An odd pairing, Pakistani spiritual singer Nusrat Fateh Ali Khan and Pearl Jam singer Eddie Vedder, offer up a pair of songs filled with otherworldly sadness and sorrow, and they’re beautiful. The pair trade verses on “Face of Love” while Khan adds background singing in his traditional Qawwali to the Vedder-penned “The Long Road,” which was also used recently in the movie “Eat, Pray, Love.” In its original rock form from Pearl Jam’s “Merkinball” EP, “Long Road” mourned the loss of a beloved friend and mentor. But the reworked version that appears here strips away the grungy electric guitars and replaces them with Khan’s plaintive spiritual search for harmony. This wouldn’t be Vedder’s last collaboration with the cast of “Dead Man Walking,” either. He sang a duet with Sarandon for the movie “Cradle Will Rock” and later composed the soundtrack for the Penn-directed “Into the Wild.”

Then there is Tom Waits. A man whose voice sounds like 30 years of whiskey and unfiltered cigarettes with a set of vocal cords massaged by a cheese grater, Waits is a story teller of the highest order.
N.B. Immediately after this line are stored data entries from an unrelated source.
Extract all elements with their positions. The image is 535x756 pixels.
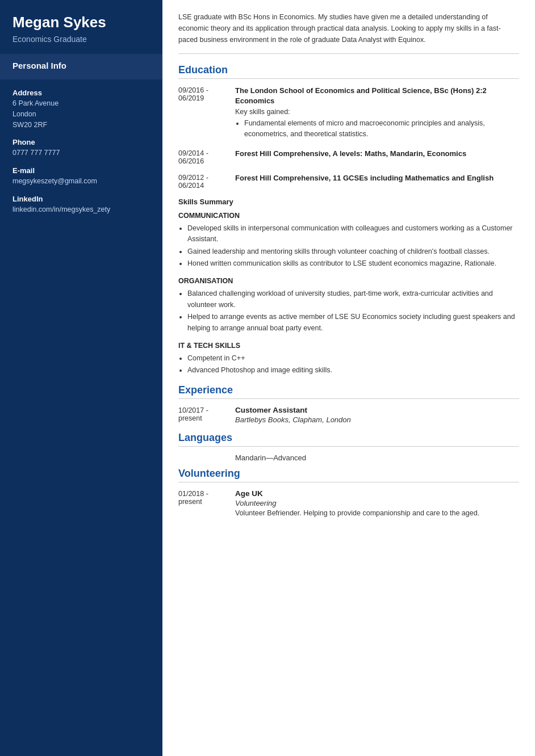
phone-item: Phone 0777 777 7777 — [12, 138, 150, 158]
personal-info-content: Address 6 Park AvenueLondonSW20 2RF Phon… — [0, 79, 162, 234]
skill-category-it: IT & TECH SKILLS Competent in C++ Advanc… — [178, 342, 519, 376]
resume-container: Megan Sykes Economics Graduate Personal … — [0, 0, 535, 756]
vol-org-1: Age UK — [235, 489, 519, 498]
email-item: E-mail megsykeszety@gmail.com — [12, 166, 150, 187]
edu-date-1: 09/2016 -06/2019 — [178, 86, 235, 141]
edu-bullets-1: Fundamental elements of micro and macroe… — [235, 118, 519, 140]
lang-value-1: Mandarin—Advanced — [235, 453, 306, 462]
exp-entry-1: 10/2017 -present Customer Assistant Bart… — [178, 406, 519, 424]
vol-body-1: Age UK Volunteering Volunteer Befriender… — [235, 489, 519, 517]
skill-category-communication: COMMUNICATION Developed skills in interp… — [178, 212, 519, 270]
edu-body-1: The London School of Economics and Polit… — [235, 86, 519, 141]
edu-entry-1: 09/2016 -06/2019 The London School of Ec… — [178, 86, 519, 141]
address-value: 6 Park AvenueLondonSW20 2RF — [12, 98, 150, 130]
skill-bullet-org-1: Balanced challenging workload of univers… — [187, 288, 519, 310]
education-section: Education 09/2016 -06/2019 The London Sc… — [178, 64, 519, 190]
candidate-name: Megan Sykes — [12, 14, 150, 31]
skill-bullets-communication: Developed skills in interpersonal commun… — [178, 223, 519, 270]
address-label: Address — [12, 89, 150, 97]
personal-info-section: Personal Info — [0, 54, 162, 79]
volunteering-heading: Volunteering — [178, 468, 519, 482]
skill-bullet-org-2: Helped to arrange events as active membe… — [187, 312, 519, 334]
vol-role-1: Volunteering — [235, 499, 519, 507]
skill-bullet-comm-1: Developed skills in interpersonal commun… — [187, 223, 519, 245]
skill-bullets-organisation: Balanced challenging workload of univers… — [178, 288, 519, 334]
lang-entry-1: Mandarin—Advanced — [178, 453, 519, 462]
vol-date-1: 01/2018 -present — [178, 489, 235, 517]
skill-category-title-2: ORGANISATION — [178, 277, 519, 285]
skill-bullet-it-2: Advanced Photoshop and image editing ski… — [187, 365, 519, 376]
skill-category-organisation: ORGANISATION Balanced challenging worklo… — [178, 277, 519, 334]
experience-heading: Experience — [178, 384, 519, 399]
experience-section: Experience 10/2017 -present Customer Ass… — [178, 384, 519, 424]
summary-text: LSE graduate with BSc Hons in Economics.… — [178, 11, 519, 54]
exp-date-1: 10/2017 -present — [178, 406, 235, 424]
exp-body-1: Customer Assistant Bartlebys Books, Clap… — [235, 406, 519, 424]
exp-job-title-1: Customer Assistant — [235, 406, 519, 414]
edu-date-2: 09/2014 -06/2016 — [178, 149, 235, 165]
linkedin-label: LinkedIn — [12, 195, 150, 203]
skills-summary-heading: Skills Summary — [178, 198, 519, 206]
email-value: megsykeszety@gmail.com — [12, 176, 150, 187]
skill-bullet-comm-3: Honed written communication skills as co… — [187, 258, 519, 269]
sidebar: Megan Sykes Economics Graduate Personal … — [0, 0, 162, 756]
vol-entry-1: 01/2018 -present Age UK Volunteering Vol… — [178, 489, 519, 517]
skill-bullet-comm-2: Gained leadership and mentoring skills t… — [187, 246, 519, 257]
skill-category-title-3: IT & TECH SKILLS — [178, 342, 519, 350]
education-heading: Education — [178, 64, 519, 79]
exp-company-1: Bartlebys Books, Clapham, London — [235, 415, 519, 424]
edu-desc-1: Key skills gained: — [235, 108, 519, 116]
edu-body-2: Forest Hill Comprehensive, A levels: Mat… — [235, 149, 519, 165]
edu-date-3: 09/2012 -06/2014 — [178, 173, 235, 190]
personal-info-heading: Personal Info — [12, 61, 150, 70]
email-label: E-mail — [12, 166, 150, 175]
edu-school-3: Forest Hill Comprehensive, 11 GCSEs incl… — [235, 173, 519, 183]
skills-section: Skills Summary COMMUNICATION Developed s… — [178, 198, 519, 376]
languages-heading: Languages — [178, 432, 519, 447]
languages-section: Languages Mandarin—Advanced — [178, 432, 519, 462]
sidebar-header: Megan Sykes Economics Graduate — [0, 0, 162, 54]
phone-label: Phone — [12, 138, 150, 146]
linkedin-value: linkedin.com/in/megsykes_zety — [12, 204, 150, 215]
edu-school-1: The London School of Economics and Polit… — [235, 86, 519, 106]
skill-bullets-it: Competent in C++ Advanced Photoshop and … — [178, 353, 519, 376]
edu-school-2: Forest Hill Comprehensive, A levels: Mat… — [235, 149, 519, 159]
volunteering-section: Volunteering 01/2018 -present Age UK Vol… — [178, 468, 519, 517]
skill-category-title-1: COMMUNICATION — [178, 212, 519, 220]
lang-spacer — [178, 453, 235, 462]
edu-entry-2: 09/2014 -06/2016 Forest Hill Comprehensi… — [178, 149, 519, 165]
phone-value: 0777 777 7777 — [12, 148, 150, 158]
address-item: Address 6 Park AvenueLondonSW20 2RF — [12, 89, 150, 130]
edu-body-3: Forest Hill Comprehensive, 11 GCSEs incl… — [235, 173, 519, 190]
candidate-title: Economics Graduate — [12, 35, 150, 44]
linkedin-item: LinkedIn linkedin.com/in/megsykes_zety — [12, 195, 150, 215]
main-content: LSE graduate with BSc Hons in Economics.… — [162, 0, 535, 756]
skill-bullet-it-1: Competent in C++ — [187, 353, 519, 364]
edu-bullet-1-1: Fundamental elements of micro and macroe… — [244, 118, 519, 140]
vol-desc-1: Volunteer Befriender. Helping to provide… — [235, 509, 519, 517]
edu-entry-3: 09/2012 -06/2014 Forest Hill Comprehensi… — [178, 173, 519, 190]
Recently selected for induction into the Rock and Roll Hall of Fame, Waits is in a category by himself. “The Fall of Troy” and “Walk Away” highlight Waits’s impassioned songwriting.

The Legacy Edition of the soundtrack offers a bonus track by Vedder, “Dead Man.” On the concert DVD that accompanies the CD, Vedder describes how the song was passed over for the album in favor of Springsteen’s song because of “seniority” issues and how it was eventually lost as a b-side.

“Dead Man Walking” is one of the most depressing albums I’ve ever listened to. It’s also one of the best. More than just a movie soundtrack, it is an aural biography of Prejean’s life and compassion. It represents the heart, soul and mind of the complicated issue of the death penalty and still stands strong almost 15 years after its release.